N° RG 21/00893 - N° Portalis DBVL-V-B7F-RKWJ

M. [U] [K]

C/

Société CITYZEN

Copie exécutoire délivrée

le : 07/03/2024

à :

Me COLLEU

Me PASQUET

RÉPUBLIQUE FRANÇAISE

AU NOM DU PEUPLE FRANÇAIS

COUR D'APPEL DE RENNES

ARRÊT DU 07 MARS 2024

COMPOSITION DE LA COUR LORS DES DÉBATS ET DU DÉLIBÉRÉ :

Président : Monsieur Hervé BALLEREAU, Président de chambre,

Assesseur : Madame Isabelle CHARPENTIER, Conseillère,

Assesseur : Monsieur Bruno GUINET, Conseiller,

GREFFIER :

Madame Françoise DELAUNAY, lors des débats et lors du prononcé

DÉBATS :

A l'audience publique du 18 Décembre 2023

En présence de Monsieur [B] [Z], médiateur judiciaire

ARRÊT :

Contradictoire, prononcé publiquement le 07 Mars 2024 par mise à disposition au greffe comme indiqué à l'issue des débats

****

APPELANT :

Monsieur [U] [K]

né le 10 Février 1985 à [Localité 7]

[Adresse 1]

[Localité 2]

Représenté par Me Marie-Noëlle COLLEU, Plaidant/Postulant, avocat au barreau de RENNES

INTIMÉE :

Société CITYZEN

[Adresse 5]

[Localité 3]

Représentée par Me Luc PASQUET de la SELARL CONSILIUM ATLANTIQUE AVOCATS, Postulant, avocat au barreau de LORIENT

Représentée par Me ROUXEL, Plaidant, avocat au barreau d'ANGERS

EXPOSÉ DU LITIGE

La SAS Cityzen propose aux structures d'aides et services à la personne des outils et logiciels visant la simplification et l'optimisation de leur organisation quotidienne. Elle applique la convention collective de la fédération Syntec.
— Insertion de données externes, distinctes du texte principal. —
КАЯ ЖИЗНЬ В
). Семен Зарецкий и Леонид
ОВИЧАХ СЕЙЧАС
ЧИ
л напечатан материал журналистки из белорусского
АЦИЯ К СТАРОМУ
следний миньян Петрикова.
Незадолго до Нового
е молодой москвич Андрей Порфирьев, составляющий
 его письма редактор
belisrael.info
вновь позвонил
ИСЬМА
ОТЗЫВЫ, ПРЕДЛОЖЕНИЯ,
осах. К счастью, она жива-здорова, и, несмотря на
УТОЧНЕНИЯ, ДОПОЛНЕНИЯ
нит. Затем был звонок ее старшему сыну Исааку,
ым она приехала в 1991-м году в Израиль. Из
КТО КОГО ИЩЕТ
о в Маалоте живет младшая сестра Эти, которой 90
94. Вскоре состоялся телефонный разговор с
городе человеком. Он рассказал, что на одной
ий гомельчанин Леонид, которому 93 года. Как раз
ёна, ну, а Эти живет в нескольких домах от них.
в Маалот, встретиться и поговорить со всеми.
Le 11 juin 2018, M. [U] [K] a été embauché en qualité de chef de produit « Ménestrel » / Développeur, en contrat à durée indéterminée par la SAS Cityzen, moyennant le versement d'une rémunération brute de base de 2.500 € avec une période d'essai de deux mois prenant fin le 10 août 2018, le cas échéant renouvelable une fois pour un mois et après accord écrit du salarié. Il a été affecté au pôle « Développement de solutions métiers » sur le site de [Localité 8] (22).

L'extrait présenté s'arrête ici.